=== Begin Enclosure ===

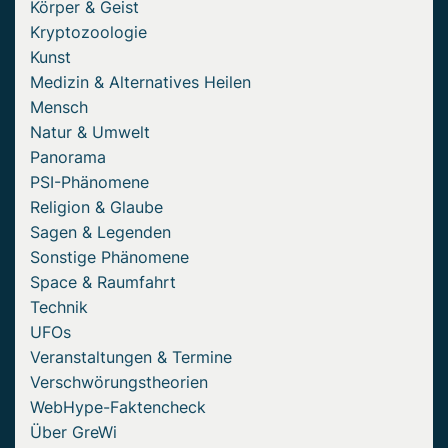
Körper & Geist
Kryptozoologie
Kunst
Medizin & Alternatives Heilen
Mensch
Natur & Umwelt
Panorama
PSI-Phänomene
Religion & Glaube
Sagen & Legenden
Sonstige Phänomene
Space & Raumfahrt
Technik
UFOs
Veranstaltungen & Termine
Verschwörungstheorien
WebHype-Faktencheck
Über GreWi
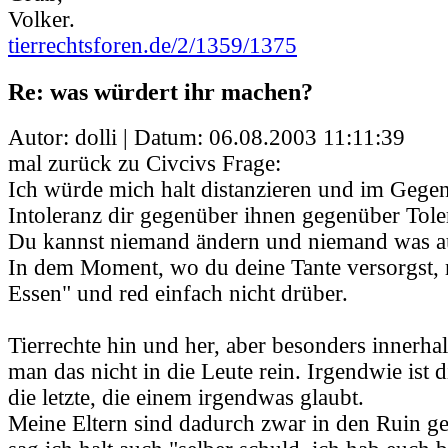
Volker.
tierrechtsforen.de/2/1359/1375
Re: was würdert ihr machen?
Autor: dolli | Datum:
06.08.2003 11:11:39
mal zurück zu Civcivs Frage:
Ich würde mich halt distanzieren und im Gegen
Intoleranz dir gegenüber ihnen gegenüber Tole
Du kannst niemand ändern und niemand was a
In dem Moment, wo du deine Tante versorgst, 
Essen" und red einfach nicht drüber.
Tierrechte hin und her, aber besonders innerhal
man das nicht in die Leute rein. Irgendwie ist 
die letzte, die einem irgendwas glaubt.
Meine Eltern sind dadurch zwar in den Ruin g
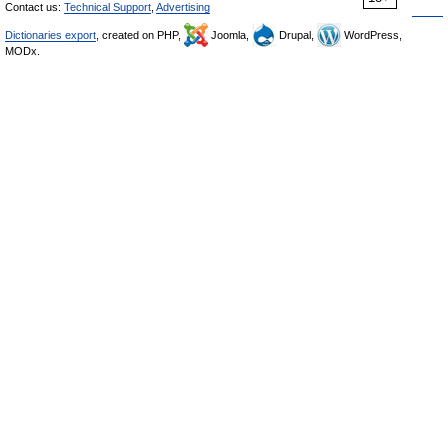
Contact us:
Technical Support
,
Advertising
Dictionaries export
, created on PHP,
Joomla,
Drupal,
WordPress,
MODx.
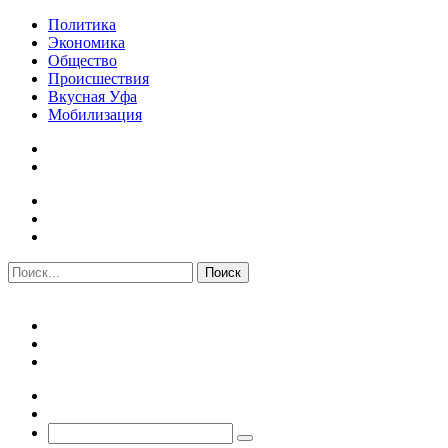
Политика
Экономика
Общество
Происшествия
Вкусная Уфа
Мобилизация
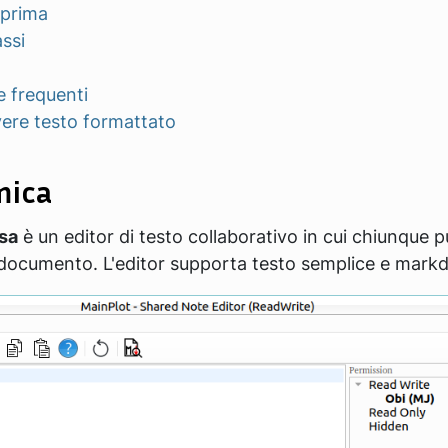
prima
assi
 frequenti
vere testo formattato
mica
sa
è un editor di testo collaborativo in cui chiunque 
l documento. L'editor supporta testo semplice e mark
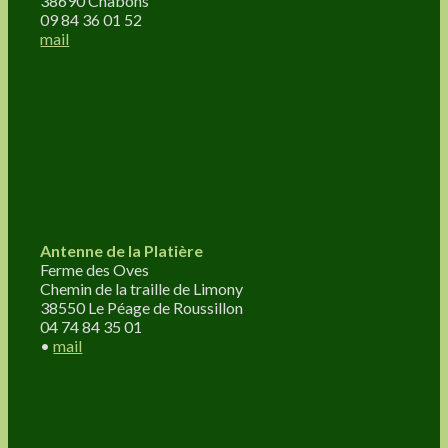
38690 Châbons
09 84 36 01 52
mail
Antenne de la Platière
Ferme des Oves
Chemin de la traille de Limony
38550 Le Péage de Roussillon
04 74 84 35 01
•
mail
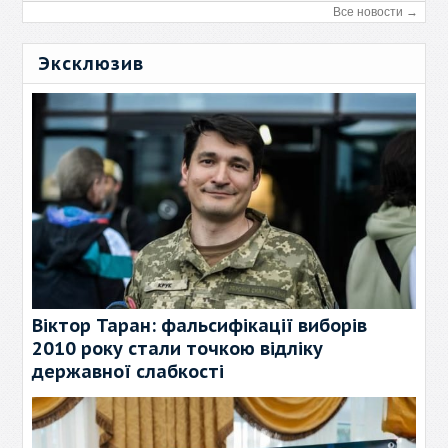
Все новости →
Эксклюзив
Віктор Таран: фальсифікації виборів
2010 року стали точкою відліку
державної слабкості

=== End Enclosure ===

→ The task:
The answer must be every line of the entries that includes the word "testo".

→ Task solution:
vere testo formattato
è un editor di testo collaborativo in cui chiunque 
l documento. L'editor supporta testo semplice e mark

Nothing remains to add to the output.